Whether you like it or not, customers are publishing feedback on your products and services on the internet and via social networking sites like Twitter and Facebook. What your customers say is incredibly valuable. Positive feedback boosts business and criticism can help you to improve your offering, says Chris Barling of SellerDeck
The spectacular rise of Facebook and Twitter have led to enormous business interest in social networking. Despite the talk, I believe there have been limited examples of profitable activities. Arguably, the customer feedback arising from social networking is the exception, and it is this that is currently helpful to businesses.
It’s a fact that every significant business now gets feedback spread across the web, and it doesn’t matter whether they want it or not. This is a big change. Before the internet, dissatisfied customers had limited options. Sure, they could ring the company and maybe tell their friends. There was Trading Standards or even legal action, but none were serious threats.
Today, it’s different. As a result, it’s hard to find any reason why a serious online retailer would want to avoid having user-generated reviews of products and services on their site. It ensures that there’s plenty of good feedback to balance out any bad. It provides management with information and brings problems quickly to the fore, enabling them to be fixed before they get out of hand.
Implemented in the right way, feedback can add significant depth and a feeling of integrity to product pages. It can’t easily be copied by competitors and the variety of text is attractive to search engines — the most relevant and latest keywords will automatically be used by customers. Google now has specific feedback tags, putting the information straight into its results page.
With the assumption that good quality service is your aim, great comments from previous buyers makes it easier for prospects to turn into customers. Research shows it’s likely that you can exceed a 10% rise in sales from a good feedback system, as well as reaping the benefits from improved search engine positions.
There are two choices for dealing with customer comments: they can be managed by you or by an independent third party. The second option seems crazy — why would you want to give up the option to edit or delete venomous comments? But if you tamper with feedback, you risk an even stronger negative reaction. And no one likes censorship.
Keeping negative comments on your site makes them less likely to appear elsewhere and ensures that you can reply showing what action you took. Personally, when I look at feedback I search for some negative comments. In my mind this validates the positive. Every business gets things wrong occasionally and everyone has awkward customers. Feedback that sounds like marketing copy is feedback to be ignored. The negative endorses the validity of the positive, and the way you deal with problems enhances your image.

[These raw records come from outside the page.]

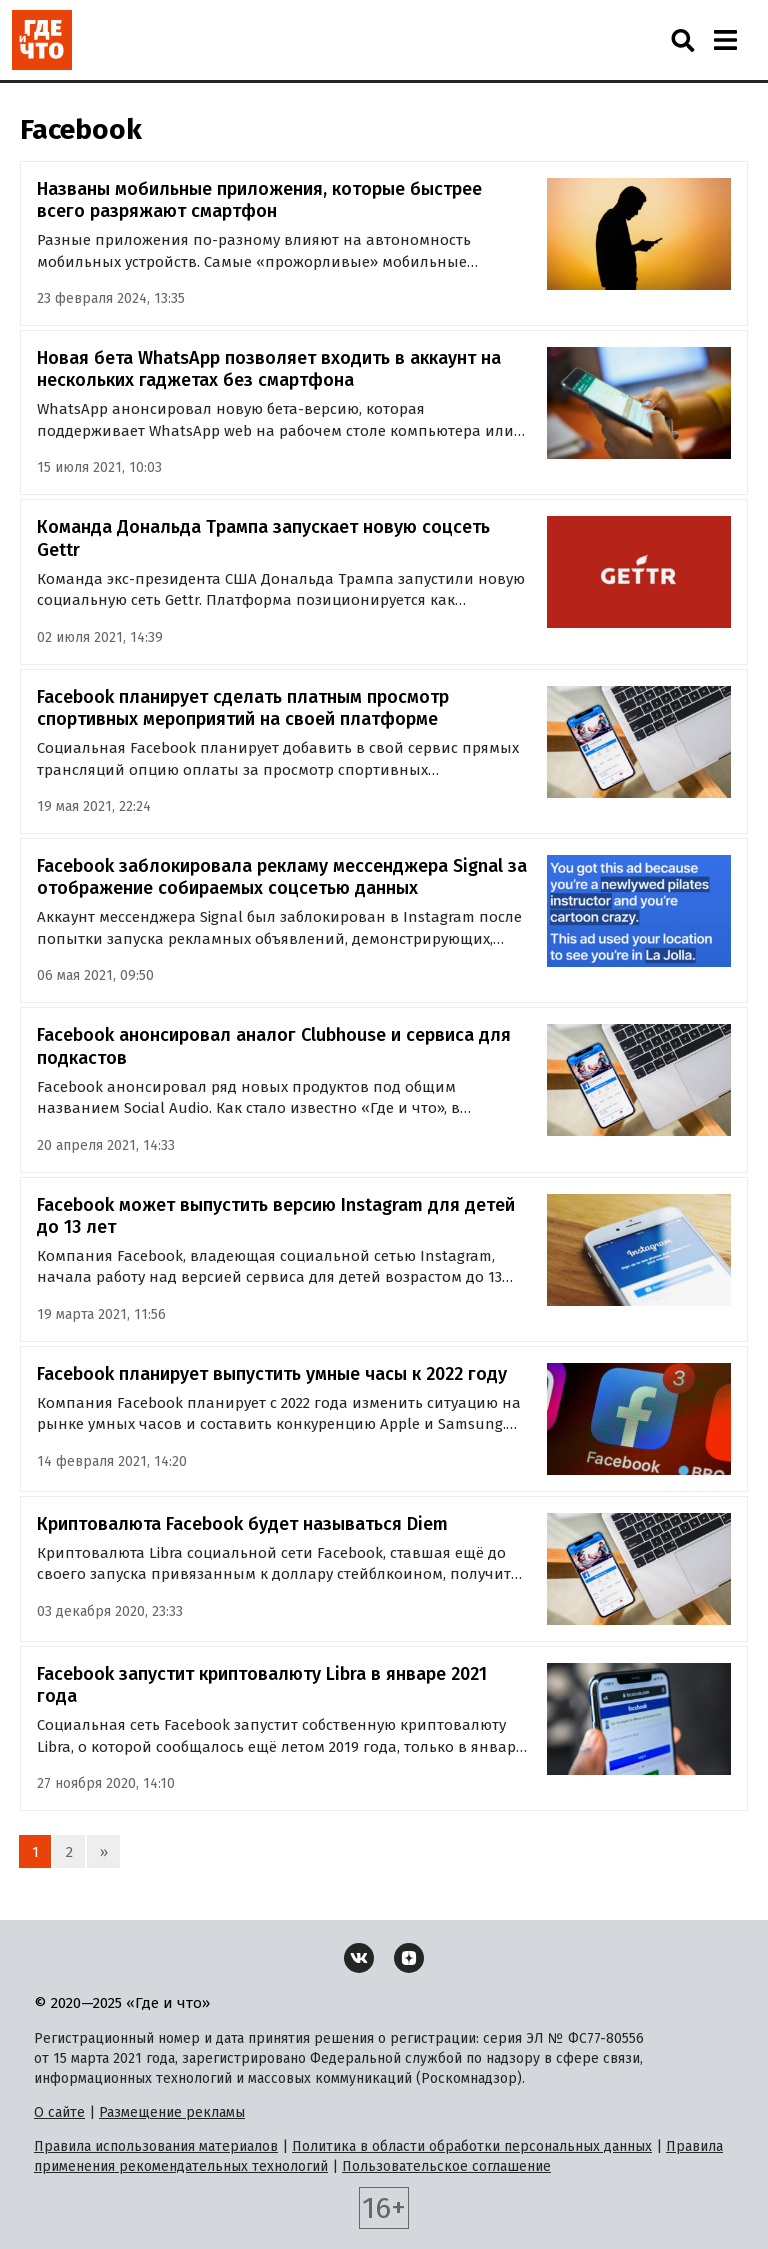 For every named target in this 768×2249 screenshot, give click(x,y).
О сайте (59, 2112)
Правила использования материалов (156, 2146)
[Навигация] (725, 40)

There are good reasons for restricting feedback to actual customers. They are actively engaged, you can directly solicit feedback from them and make it easy to respond. In practice, much more feedback will be delivered by targeting your own customers.
That approach also excludes competitors and prevents disgruntled customers feeding back repeatedly. This is a real problem with unrestricted feedback systems.
Social networking is becoming the norm. Buyers expect a much more interactive experience, and they are less and less impressed with marketing copy. It’s an accepted truth that listening to customers is critical, but previously it was still possible to run a company while ignoring this virtue.
The choice is now between helping customers to provide feedback that can grow your sales, or ignoring the issue and not being sure what happens. This is an important and growing area that every web store needs to consider.